- **EXERCISE**: Below are records; report the number of lines in them that include the word "Voľné", with no other text.
(DATA TO USE)
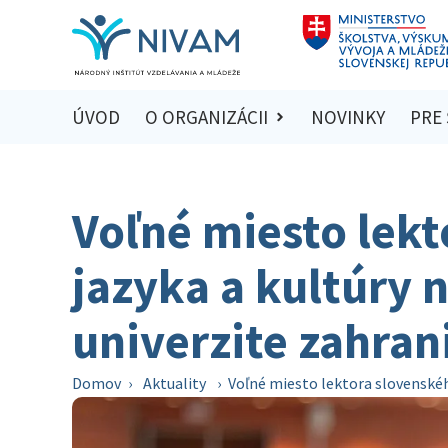
ÚVOD
O ORGANIZÁCII
NOVINKY
PRE
Voľné miesto lek
jazyka a kultúry 
univerzite zahran
Domov
›
Aktuality
›
Voľné miesto lektora slovenského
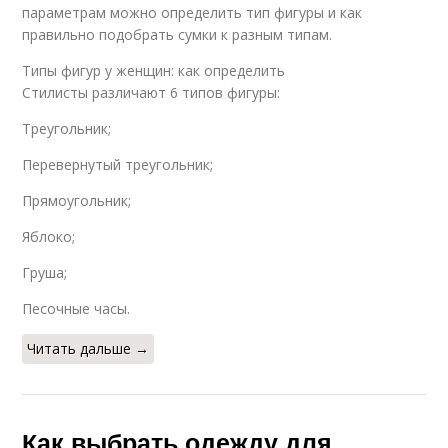
параметрам можно определить тип фигуры и как
правильно подобрать сумки к разным типам.
Типы фигур у женщин: как определить
Стилисты различают 6 типов фигуры:
Треугольник;
Перевернутый треугольник;
Прямоугольник;
Яблоко;
Груша;
Песочные часы.
Читать дальше →
Как выбрать одежду для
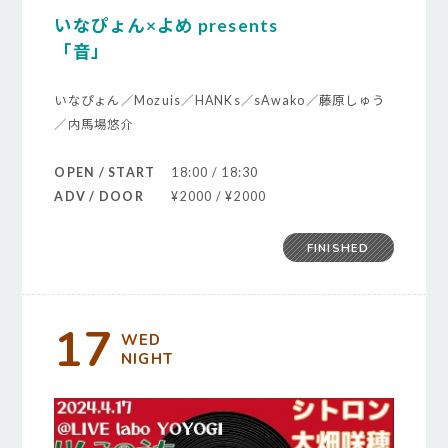
いなぴょん×よめ presents
「音」
いなぴょん／Mozuis／HANKs／sAwako／藤原しゅう
／内馬場悠介
OPEN / START
18:00 / 18:30
ADV / DOOR
¥2000 / ¥2000
FINISHED
17
WED
NIGHT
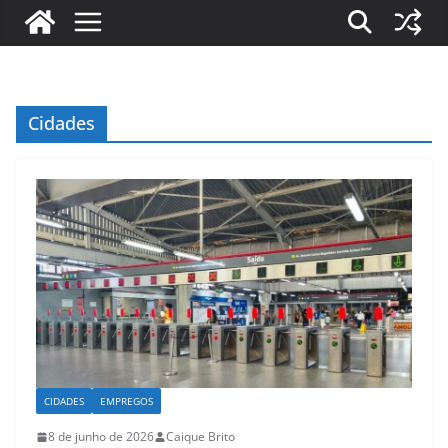
Cidades
CIDADES
EMPREGOS
8 de junho de 2026
Caique Brito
(End DATA TO USE)
- **RESPONSE TO THE TASK**: 2